Собиратель бабочек
Собиратель бабочек читать книгу онлайн
Роман выстроен вокруг метафоры засушенной бабочки: наши воспоминания – как бабочки, пойманные и проткнутые булавкой. Йоэл Хаахтела пытается разобраться в сложном механизме человеческой памяти и извлечения воспоминаний на поверхность сознания. Это тем более важно, что, ухватившись за нить, соединяющую прошлое с настоящим, человек может уловить суть того, что с ним происходит. Герой книги, неожиданно получив наследство от совершенно незнакомого ему человека, некоего Генри Ружички, хочет выяснить, как он связан с завещателем. По крупицам он начинает собирать то, что осталось от Ружички, идет по его следам, и оказывается, что, став обладателем чужого дома и чужих вещей, он на самом деле получает ключ к своему прошлому. Йоэл Хаахтела (р. 1972) – финский писатель и психиатр. Автор семи романов, за один из них – «В семь часов на перекрестке» был удостоен литературной премии фонда «Олви» (2002). На русский язык произведения автора переводятся впервые.
Внимание! Книга может содержать контент только для совершеннолетних. Для несовершеннолетних чтение данного контента СТРОГО ЗАПРЕЩЕНО! Если в книге присутствует наличие пропаганды ЛГБТ и другого, запрещенного контента - просьба написать на почту [email protected] для удаления материала
С минуту я постоял на площади, почти пустой. Я оглядел окружающие площадь здания-колоссы, и ничто в них не напоминало о том, что это место когда-то было сердцем кипящего жизнью города, где в начале 1920-х бродил герой Альфреда Дёблина неудачник Франц Биберкопф, пока не потерял сначала руку, а потом и жизнь.

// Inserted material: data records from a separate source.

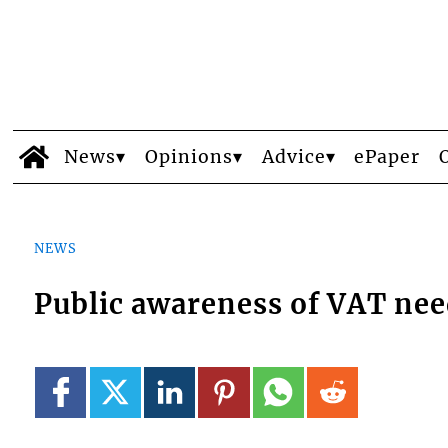
News
Opinions
Advice
ePaper
NEWS
Public awareness of VAT ne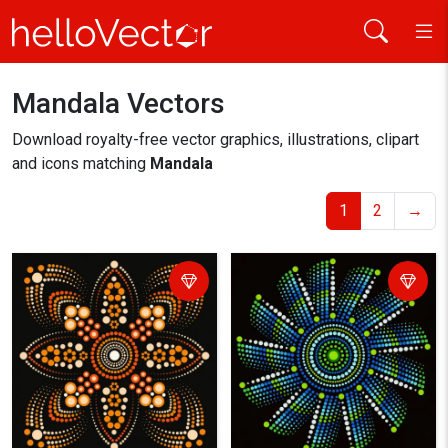
Mandala Vectors
Home
mandala
Download royalty-free vector graphics, illustrations, clipart
and icons matching
Mandala
1
2
→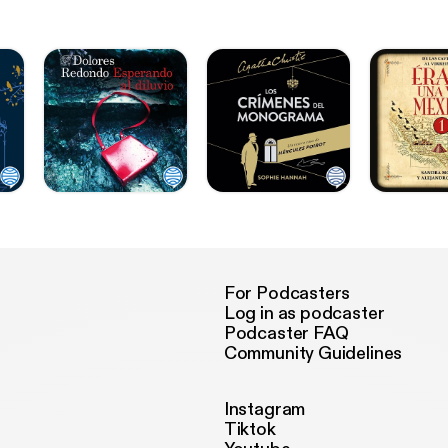
For Podcasters
Log in as podcaster
Podcaster FAQ
Community Guidelines
Instagram
Tiktok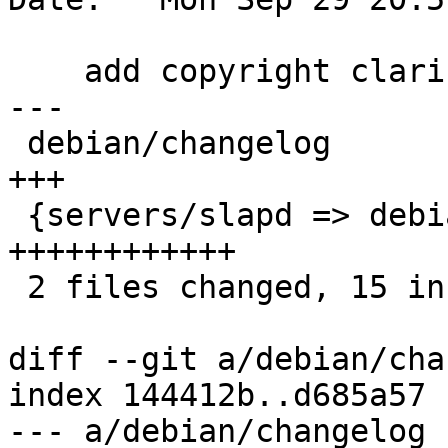
    add copyright clarification to pmi.schema

---

 debian/changelog                            |  3 
+++

 {servers/slapd => debian}/schema/pmi.schema | 12 
++++++++++++

 2 files changed, 15 insertions(+)

diff --git a/debian/cha
index 144412b..d685a57 
--- a/debian/changelog
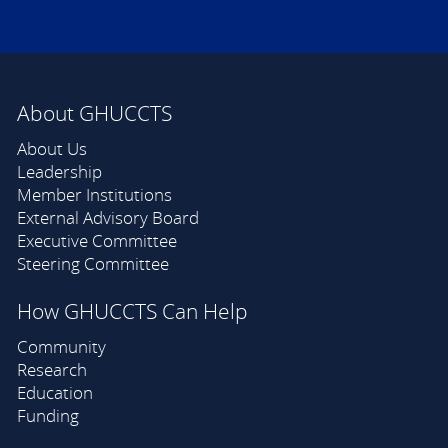
About GHUCCTS
About Us
Leadership
Member Institutions
External Advisory Board
Executive Committee
Steering Committee
How GHUCCTS Can Help
Community
Research
Education
Funding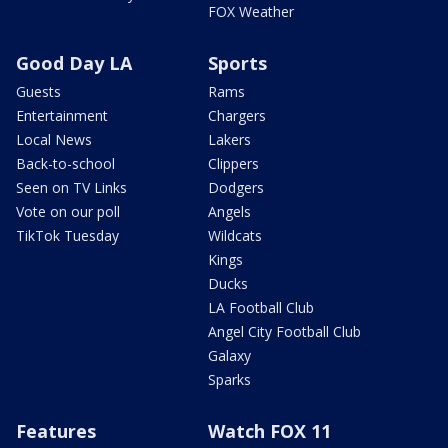
FOX Weather
Good Day LA
Sports
Guests
Rams
Entertainment
Chargers
Local News
Lakers
Back-to-school
Clippers
Seen on TV Links
Dodgers
Vote on our poll
Angels
TikTok Tuesday
Wildcats
Kings
Ducks
LA Football Club
Angel City Football Club
Galaxy
Sparks
Features
Watch FOX 11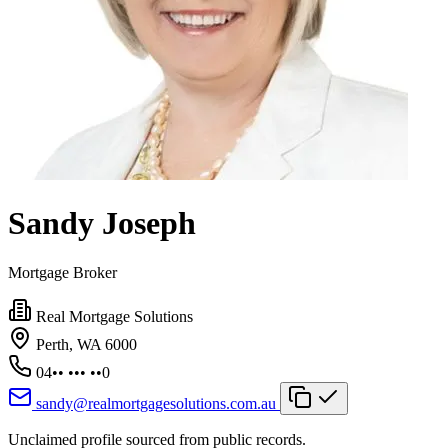
Sandy Joseph
Mortgage Broker
Real Mortgage Solutions
Perth, WA 6000
04•• ••• ••0
sandy@realmortgagesolutions.com.au
Unclaimed profile sourced from public records.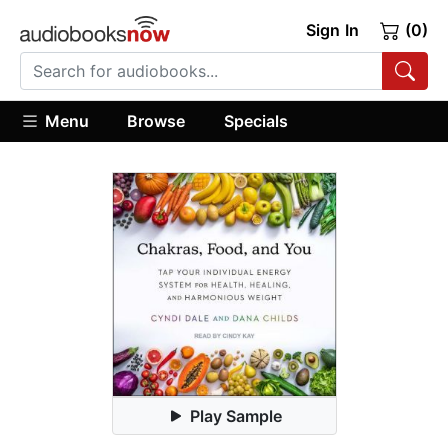
Sign In
(0)
Menu
Browse
Specials
Play Sample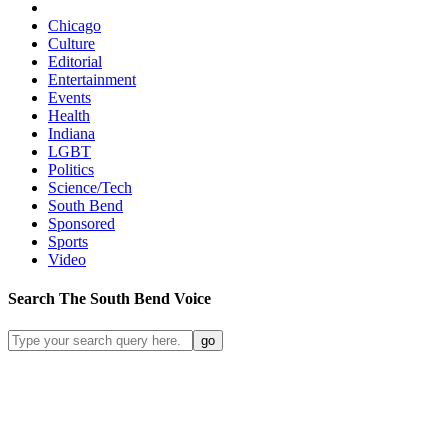
Chicago
Culture
Editorial
Entertainment
Events
Health
Indiana
LGBT
Politics
Science/Tech
South Bend
Sponsored
Sports
Video
Search
The South Bend
Voice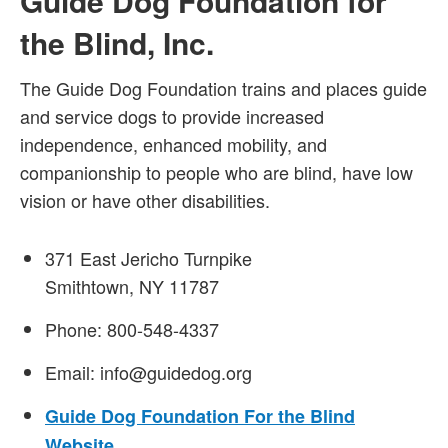
Guide Dog Foundation for
the Blind, Inc.
The Guide Dog Foundation trains and places guide
and service dogs to provide increased
independence, enhanced mobility, and
companionship to people who are blind, have low
vision or have other disabilities.
371 East Jericho Turnpike
Smithtown, NY 11787
Phone: 800-548-4337
Email: info@guidedog.org
Guide Dog Foundation For the Blind
Website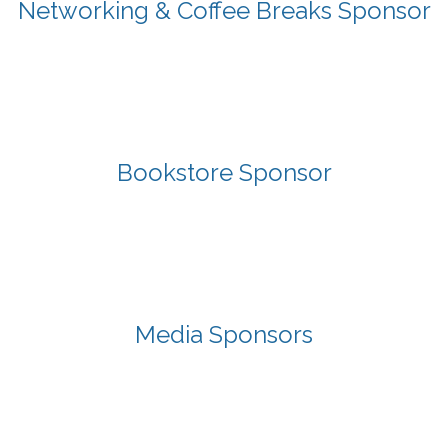
Networking & Coffee Breaks Sponsor
Bookstore Sponsor
Media Sponsors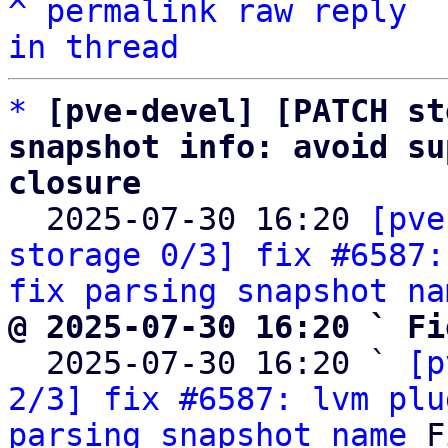
^
permalink
raw
reply
in thread
*
[pve-devel] [PATCH st
snapshot info: avoid su
closure

  2025-07-30 16:20 
[pve
storage 0/3] fix #6587:
fix parsing snapshot na
@ 2025-07-30 16:20 ` Fi

  2025-07-30 16:20 ` 
[p
2/3] fix #6587: lvm plu
parsing snapshot name
 F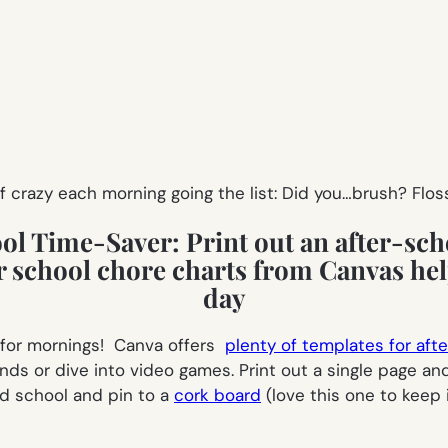
 crazy each morning going the list:
Did you…brush? Flos
ool Time-Saver:
Print out an after-sch
t for mornings! Canva offers
plenty of templates for aft
iends or dive into video games. Print out a single page an
d school and pin to a
cork board
(love this one to keep i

На другой стороне площади сохранились «часы мира», своего рода достопримечательность — может быть, потому, что они были единственным местом, возле которого жители Восточного Берлина могли представить себе, что путешествуют за границу. Часы показывали время в разных часовых поясах, медленно поскрипывали в своем ржавом корпусе, как будто само время зависело от того, придет ли часовой мастер позаботиться о нем.
Пока я разглядывал эту страшную конструкцию, мне вспомнилась услышанная много лет назад история об одном богатом человеке, который боялся ночи. Он решил проблему, постоянно перелетая из одного часового пояса в другой и всегда перемещаясь на запад. Я представил себе его, одиноко сидящего в самолете, утонувшего в кресле, он наблюдает за тем, как свет дня меркнет позади него, и с ужасом провожает взглядом каждый угасающий лучик солнца. Он гнал себя по миру, и кошмар начинал потихоньку отпускать его, когда серебряное крыло самолета снова блестело в лучах утренней зари. В мире этого человека господствовал вечный день. Впрочем, я не знаю, когда же он спал.
Отель находился у самой площади Александерплац, на пересечении Молльштрассе и Отто-Браун-Штрассе. Я заполнил у администратора несколько бланков, и меня проводили в номер на девятом этаже. Я поднялся на лифте, прошел по душному коридору, пол которого был покрыт коричневым линолеумом. Было около десяти часов. Я повесил рубашку в шкаф, перебрал лежавшие на столе спичечные коробки, шоколадные конфеты, рекламные листовки, все то, что призвано было создать ощущение дома. Прошелся взад-вперед по комнате, на мгновение присел в плюшевое кресло, затем переместился на кровать. Из открытого окна доносился шум улицы, хор автомобилей, которые срывались с места при смене сигнала светофора на перекрестке. Я различал вдалеке детский крик, слушал басовитый гул столицы, иногда затихающий, но никогда не исчезающий совсем, так же, как никогда не прекращается сверкание огней вокруг городов, которое видно издалека за километры, десятки километров.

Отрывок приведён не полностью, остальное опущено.